WHEN FAILING IS SAFE, MISTAKES ARE PRECIOUS AND LEARNING IS FUN.


The last Fresh From The Lab post left with the beautiful image of a child trying, trying and trying again. Not only not giving up but actually enjoying the process of trying. Failure was nowhere to be seen in the picture. It’s easy to notice and appreciate this attitude in children.


It’s more difficult to protect it.

Let alone to learn from that.




By the time our kids go to primary school, we are probably faced with that “mistake phobia” that transforms education in a miserable journey for so many children. Teachers explain to you with complicated words that every time the child makes a mistake, that gets ingrained in his brain. The obvious consequence is pointed out to you that the child should make no mistake when producing a piece of work. (yes: It still happens!).


Put like that, it might seem extreme, but how often do we give up before we start?
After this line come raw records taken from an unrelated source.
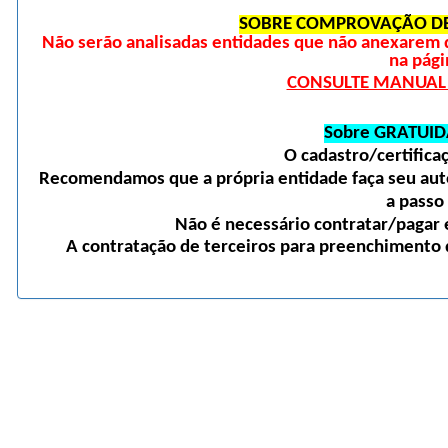
SOBRE COMPROVAÇÃO DE
Não serão analisadas entidades que não anexarem 
na pági
CONSULTE MANUAL D
Sobre GRATUID
O cadastro/certific
Recomendamos que a própria entidade faça seu auto
a passo
Não é necessário contratar/pagar e
A contratação de terceiros para preenchimento d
How often does it happen to us to anticipate a dreaded failure and to just let it be. We just walk the other way, maybe a little sadder, maybe a little sleepier.


And it is no wonder, as it is quite likely that we were raised in an environment where a mistake is something we should never commit and – in case we did – something that would be punished by the authority figures around us.


But.

It has been decades that science has shown us just the opposite: we desperately need our mistakes if we want to learn things for the long term, if we want to have an intimate knowledge of one matter we need to know what can go wrong, how it feels, how we fix it. This applies to all stages if life: from rolling over to your tummy as a baby to managing a big company as an adult. If you are paralysed into not making mistakes you can at best reproduce what someone else has figured out. There is no way you can learn something new.

On top of that, mistakes are intrinsically unpleasant: they give you that sense of disappointment without any need of someone else telling you form the outside. Children and adult alike take pleasure in doing things well. If they don’t manage, the disappointment of that failure will be the fuel for the next trial. It’s a pretty well-built system.


If judgement and frustration come in from the outside though, the risk to go into defensiveness is huge (we cover these and more topics in our BabyBrains Workshops). I don’t know about you, but I am perfectly happy to see the flaws in my work and work at them until I am satisfied. It’s hard work though to resist the temptation to give a million excuses and explanations when I get a constructive critique. When I get a destructive one… forget it. Only just the thought of working again at that thing fills me with dread.

So why? Why is school still working mainly on the basis of mistakes avoidance and mistake punishment? Why are we transforming learning from the amazing fun it naturally is into a heavy chore? The alternatives exists, they are many and they are pleasant. Rachel Wu has written to us about it here.


Time to freshen up after years of industrial learning and to venture in the wonderful land of making mistakes.